A Radar Summary Chart depicted a large area of echoes associated with rain showers extending over northern California, and snow showers over southern and northern Oregon, with maximum echo tops between 22,000 to 28,000 feet.

The closest Weather Surveillance Radar-1988, Doppler (WSR-88D), was located at the NWS Medford (MAX), Oregon, approximately 37 miles southwest of the accident site. The image depicted light to moderate intensity echoes scattered over northern California, and over the accident site, with several strong or heavy intensity echoes embedded in the area. The images show that N3041Y had entered into clouds and precipitation or was in instrument meteorology conditions (IMC) during the last 4 minutes of the flight. The area was intensifying with time, and thus more likely to produce moderate and greater turbulence.

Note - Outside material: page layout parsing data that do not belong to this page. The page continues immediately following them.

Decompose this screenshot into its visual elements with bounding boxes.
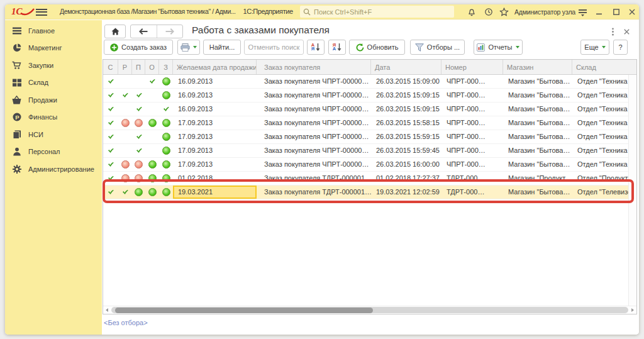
table-row[interactable]: 16.09.2013Заказ покупателя ЧПРТ-00000…26… <box>103 75 629 89</box>
column-header-o[interactable]: О <box>145 60 159 74</box>
cell-datetime[interactable]: 19.03.2021 12:02:59 <box>371 186 441 199</box>
sidebar-item-purchases[interactable]: Закупки <box>5 57 102 74</box>
cell-warehouse[interactable]: Отдел "Техника д <box>572 144 628 157</box>
home-button[interactable] <box>104 25 126 38</box>
cell-store[interactable]: Магазин "Бытова… <box>503 116 572 130</box>
table-row[interactable]: 17.09.2013Заказ покупателя ЧПРТ-00000…26… <box>103 130 629 144</box>
cell-date[interactable]: 19.03.2021 <box>173 186 257 199</box>
sidebar-item-nsi[interactable]: НСИ <box>5 126 102 143</box>
cell-warehouse[interactable]: Отдел "Техника д <box>572 103 628 116</box>
cell-datetime[interactable]: 26.03.2015 15:09:15 <box>371 89 441 102</box>
cell-datetime[interactable]: 26.03.2015 15:59:15 <box>371 130 441 143</box>
create-order-button[interactable]: Создать заказ <box>104 40 173 55</box>
column-header-order[interactable]: Заказ покупателя <box>257 60 371 74</box>
cell-order[interactable]: Заказ покупателя ЧПРТ-00000… <box>257 144 371 157</box>
cell-order[interactable]: Заказ покупателя ЧПРТ-00000… <box>257 75 371 88</box>
cell-number[interactable]: ЧПРТ-000… <box>441 130 503 143</box>
table-row[interactable]: 17.09.2013Заказ покупателя ЧПРТ-00000…26… <box>103 158 629 172</box>
column-header-number[interactable]: Номер <box>441 60 503 74</box>
sidebar-item-marketing[interactable]: Маркетинг <box>5 40 102 57</box>
sort-descending-button[interactable]: ЯА <box>328 40 346 55</box>
find-button[interactable]: Найти... <box>203 40 241 55</box>
user-menu-icon[interactable] <box>577 7 588 18</box>
cell-datetime[interactable]: 26.03.2015 15:58:15 <box>371 116 441 130</box>
table-row[interactable]: 17.09.2013Заказ покупателя ЧПРТ-00000…26… <box>103 144 629 158</box>
cell-order[interactable]: Заказ покупателя ТДРТ-000001… <box>257 186 371 199</box>
sidebar-item-main[interactable]: Главное <box>5 22 102 40</box>
column-header-s[interactable]: С <box>103 60 118 74</box>
cell-order[interactable]: Заказ покупателя ЧПРТ-00000… <box>257 158 371 171</box>
cell-store[interactable]: Магазин "Бытова… <box>503 89 572 102</box>
cell-number[interactable]: ТДРТ-000… <box>441 172 503 185</box>
column-header-p[interactable]: П <box>132 60 145 74</box>
cell-datetime[interactable]: 01.02.2018 17:27:37 <box>371 172 441 185</box>
cell-order[interactable]: Заказ покупателя ЧПРТ-00000… <box>257 130 371 143</box>
close-form-icon[interactable] <box>623 28 630 35</box>
table-row[interactable]: 16.09.2013Заказ покупателя ЧПРТ-00000…26… <box>103 103 629 116</box>
cell-warehouse[interactable]: Отдел "Техника д <box>572 158 628 171</box>
cell-date[interactable]: 17.09.2013 <box>173 144 257 157</box>
column-header-desired-date[interactable]: Желаемая дата продажи <box>173 60 257 74</box>
cell-datetime[interactable]: 26.03.2015 15:09:00 <box>371 75 441 88</box>
cell-order[interactable]: Заказ покупателя ТДРТ-000001… <box>257 172 371 185</box>
cell-warehouse[interactable]: Отдел "Телевизо <box>572 186 628 199</box>
cell-warehouse[interactable]: Отдел "Техника д <box>572 116 628 130</box>
cell-datetime[interactable]: 26.03.2015 16:00:00 <box>371 158 441 171</box>
notifications-bell-icon[interactable] <box>466 6 477 17</box>
column-header-warehouse[interactable]: Склад <box>572 60 636 74</box>
table-row[interactable]: 17.09.2013Заказ покупателя ЧПРТ-00000…26… <box>103 116 629 130</box>
form-more-menu-icon[interactable] <box>609 27 616 36</box>
refresh-button[interactable]: Обновить <box>349 40 405 55</box>
cell-datetime[interactable]: 26.03.2015 15:59:45 <box>371 144 441 157</box>
cell-date[interactable]: 17.09.2013 <box>173 116 257 130</box>
cell-date[interactable]: 17.09.2013 <box>173 130 257 143</box>
scroll-left-arrow-icon[interactable] <box>106 308 108 312</box>
scrollbar-thumb[interactable] <box>115 308 373 313</box>
cell-number[interactable]: ЧПРТ-000… <box>441 116 503 130</box>
scrollbar-track[interactable] <box>111 307 628 313</box>
table-row[interactable]: 16.09.2013Заказ покупателя ЧПРТ-00000…26… <box>103 89 629 103</box>
cell-store[interactable]: Магазин "Бытова… <box>503 103 572 116</box>
sidebar-item-sales[interactable]: Продажи <box>5 91 102 109</box>
global-search-input[interactable]: Поиск Ctrl+Shift+F <box>300 6 454 18</box>
cell-store[interactable]: Магазин "Бытова… <box>503 130 572 143</box>
cell-store[interactable]: Магазин "Бытова… <box>503 158 572 171</box>
help-button[interactable]: ? <box>613 40 628 55</box>
cell-store[interactable]: Магазин "Продукт… <box>503 172 572 185</box>
cell-date[interactable]: 17.09.2013 <box>173 158 257 171</box>
main-menu-icon[interactable] <box>36 9 47 16</box>
cell-store[interactable]: Магазин "Бытова… <box>503 75 572 88</box>
scroll-right-arrow-icon[interactable] <box>631 308 634 312</box>
sidebar-item-personnel[interactable]: Персонал <box>5 143 102 161</box>
sort-ascending-button[interactable]: АЯ <box>307 40 325 55</box>
back-button[interactable] <box>131 25 157 38</box>
vertical-scrollbar[interactable] <box>628 75 636 306</box>
cell-number[interactable]: ЧПРТ-000… <box>441 89 503 102</box>
forward-button[interactable] <box>157 25 183 38</box>
print-button[interactable] <box>177 40 200 55</box>
minimize-button[interactable] <box>594 8 604 16</box>
table-row[interactable]: 01.02.2018Заказ покупателя ТДРТ-000001…0… <box>103 172 629 186</box>
favorites-star-icon[interactable] <box>499 6 509 17</box>
cell-date[interactable]: 16.09.2013 <box>173 103 257 116</box>
history-icon[interactable] <box>483 6 494 17</box>
cell-warehouse[interactable]: Отдел "Продукты <box>572 172 628 185</box>
filters-button[interactable]: Отборы ... <box>410 40 465 55</box>
close-window-button[interactable] <box>627 8 637 16</box>
cell-store[interactable]: Магазин "Бытова… <box>503 144 572 157</box>
cell-order[interactable]: Заказ покупателя ЧПРТ-00000… <box>257 89 371 102</box>
sidebar-item-administration[interactable]: Администрирование <box>5 160 102 178</box>
column-header-r[interactable]: Р <box>118 60 132 74</box>
current-user[interactable]: Администратор узла <box>514 8 575 16</box>
cell-number[interactable]: ЧПРТ-000… <box>441 158 503 171</box>
cell-number[interactable]: ЧПРТ-000… <box>441 103 503 116</box>
cell-order[interactable]: Заказ покупателя ЧПРТ-00000… <box>257 103 371 116</box>
column-header-date[interactable]: Дата <box>371 60 441 74</box>
cell-date[interactable]: 16.09.2013 <box>173 89 257 102</box>
sidebar-item-finance[interactable]: Р Финансы <box>5 109 102 126</box>
horizontal-scrollbar[interactable] <box>103 306 636 314</box>
cell-warehouse[interactable]: Отдел "Техника д <box>572 89 628 102</box>
more-button[interactable]: Еще <box>580 40 609 55</box>
column-header-z[interactable]: З <box>159 60 173 74</box>
cell-date[interactable]: 16.09.2013 <box>173 75 257 88</box>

The NWS also had AIRMETs current over the route of flight, and the accident site for mountain obscuration conditions, icing in clouds, and precipitation between the freezing level at 4,500 feet to 14,000 feet.


The Siskiyou County Office of the Sheriff/Coroner completed an autopsy, and determined the cause of death to be multiple blunt force trauma. The FAA Forensic Toxicology Research Team, Oklahoma City, performed toxicological testing of specimens of the pilot.

Analysis of the specimens for the pilot contained no findings for volatiles. They did not perform tests for carbon monoxide or cyanide. The report contained the following findings for tested drugs: 0.056 (ug/ml, ug/g) oxycodone detected in muscle.

According to the FAA CAMI toxicology drug information database, Oxycodone is an opiate that is used to treat pain, therapeutic levels range from 0.0130 to 0.0990 ug/mL. Warnings associated with oxycodone include “may impair mental and/or physical ability required for the performance of potentially hazardous tasks (e.g., driving, operating heavy machinery).”


According to responding search and rescue personnel, the accident site location was near a timber mill in 15-foot-high brush that was not visible from the air, and not accessible without proper equipment. Ground search and rescue (SAR) personnel were able to access the accident site from a closed logging road, but found only airplane debris and clothing. Both wings had separated from the fuselage, and the leading edges of both wings were undamaged. The debris area was about 3/4 mile long and 200 yards wide. Debris was on a 70-degree slope in thick brush, at an elevation of about 3,200 feet at the top of the ridge. The engine was the farthest part and came to rest at an elevation of about 1,400 feet. SAR personnel reported that the engine had struck a large pine tree near where it came to rest. The empennage had separated and the top of the cockpit had separated from the fuselage.